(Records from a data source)
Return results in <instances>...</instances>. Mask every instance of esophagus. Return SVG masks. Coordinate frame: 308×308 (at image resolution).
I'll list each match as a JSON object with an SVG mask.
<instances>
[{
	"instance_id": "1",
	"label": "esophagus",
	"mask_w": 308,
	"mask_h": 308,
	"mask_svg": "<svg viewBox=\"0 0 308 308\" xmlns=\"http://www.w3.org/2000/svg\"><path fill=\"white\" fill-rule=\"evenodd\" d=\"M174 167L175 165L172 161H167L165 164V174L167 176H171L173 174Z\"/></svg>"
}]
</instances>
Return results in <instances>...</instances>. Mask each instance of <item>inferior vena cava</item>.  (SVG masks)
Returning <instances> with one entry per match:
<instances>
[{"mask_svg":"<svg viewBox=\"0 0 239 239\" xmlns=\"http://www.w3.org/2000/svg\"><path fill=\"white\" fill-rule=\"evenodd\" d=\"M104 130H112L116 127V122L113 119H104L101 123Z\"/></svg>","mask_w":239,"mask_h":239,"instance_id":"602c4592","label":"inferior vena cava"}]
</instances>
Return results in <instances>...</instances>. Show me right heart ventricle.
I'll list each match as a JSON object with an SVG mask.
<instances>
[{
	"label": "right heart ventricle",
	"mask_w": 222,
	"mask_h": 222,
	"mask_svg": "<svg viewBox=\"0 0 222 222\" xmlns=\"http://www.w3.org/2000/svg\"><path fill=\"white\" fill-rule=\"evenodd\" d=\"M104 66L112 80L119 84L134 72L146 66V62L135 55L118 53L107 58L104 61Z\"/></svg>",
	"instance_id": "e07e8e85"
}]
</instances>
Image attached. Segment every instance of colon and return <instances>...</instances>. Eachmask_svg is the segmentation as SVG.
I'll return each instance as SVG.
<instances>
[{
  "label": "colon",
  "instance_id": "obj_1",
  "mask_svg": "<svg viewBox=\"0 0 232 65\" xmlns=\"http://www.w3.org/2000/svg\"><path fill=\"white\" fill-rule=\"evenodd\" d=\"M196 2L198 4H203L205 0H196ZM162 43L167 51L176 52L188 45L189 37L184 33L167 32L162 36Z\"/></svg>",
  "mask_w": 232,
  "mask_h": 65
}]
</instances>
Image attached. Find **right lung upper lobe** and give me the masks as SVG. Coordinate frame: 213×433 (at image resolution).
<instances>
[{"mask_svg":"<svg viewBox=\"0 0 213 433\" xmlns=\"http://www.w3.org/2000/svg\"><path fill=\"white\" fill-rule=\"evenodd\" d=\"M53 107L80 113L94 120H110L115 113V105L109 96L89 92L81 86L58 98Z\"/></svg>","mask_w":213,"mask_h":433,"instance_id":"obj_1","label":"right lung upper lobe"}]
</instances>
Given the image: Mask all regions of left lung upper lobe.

▸ **WHAT IS EXPECTED**
Restate every entry word for word.

▸ **SOLUTION FOR THIS EXERCISE**
Return results in <instances>...</instances>. Mask every instance of esophagus. Return SVG masks. Coordinate frame: 308×308 (at image resolution).
I'll list each match as a JSON object with an SVG mask.
<instances>
[{
	"instance_id": "1",
	"label": "esophagus",
	"mask_w": 308,
	"mask_h": 308,
	"mask_svg": "<svg viewBox=\"0 0 308 308\" xmlns=\"http://www.w3.org/2000/svg\"><path fill=\"white\" fill-rule=\"evenodd\" d=\"M174 167L175 165L172 161H167L165 164V174L167 176H171L173 174Z\"/></svg>"
}]
</instances>
Return results in <instances>...</instances>. Mask each instance of <item>inferior vena cava</item>.  (SVG masks)
Returning <instances> with one entry per match:
<instances>
[{"mask_svg":"<svg viewBox=\"0 0 239 239\" xmlns=\"http://www.w3.org/2000/svg\"><path fill=\"white\" fill-rule=\"evenodd\" d=\"M104 130H112L116 127V122L113 119H104L101 123Z\"/></svg>","mask_w":239,"mask_h":239,"instance_id":"602c4592","label":"inferior vena cava"}]
</instances>
Return results in <instances>...</instances>. Show me right heart ventricle.
I'll list each match as a JSON object with an SVG mask.
<instances>
[{
	"label": "right heart ventricle",
	"mask_w": 222,
	"mask_h": 222,
	"mask_svg": "<svg viewBox=\"0 0 222 222\" xmlns=\"http://www.w3.org/2000/svg\"><path fill=\"white\" fill-rule=\"evenodd\" d=\"M104 66L112 80L119 84L134 72L146 66V62L135 55L118 53L107 58L104 61Z\"/></svg>",
	"instance_id": "e07e8e85"
}]
</instances>
Image attached. Segment every instance of colon and return <instances>...</instances>. Eachmask_svg is the segmentation as SVG.
I'll return each instance as SVG.
<instances>
[{
  "label": "colon",
  "instance_id": "obj_1",
  "mask_svg": "<svg viewBox=\"0 0 232 65\" xmlns=\"http://www.w3.org/2000/svg\"><path fill=\"white\" fill-rule=\"evenodd\" d=\"M196 2L198 4H203L205 0H196ZM162 43L167 51L176 52L188 45L189 37L184 33L167 32L162 36Z\"/></svg>",
  "mask_w": 232,
  "mask_h": 65
}]
</instances>
Image attached. Find **right lung upper lobe** and give me the masks as SVG. Coordinate frame: 213×433 (at image resolution).
<instances>
[{"mask_svg":"<svg viewBox=\"0 0 213 433\" xmlns=\"http://www.w3.org/2000/svg\"><path fill=\"white\" fill-rule=\"evenodd\" d=\"M53 107L80 113L94 120H110L115 113V105L109 96L89 92L81 86L58 98Z\"/></svg>","mask_w":213,"mask_h":433,"instance_id":"obj_1","label":"right lung upper lobe"}]
</instances>
Given the image: Mask all regions of left lung upper lobe.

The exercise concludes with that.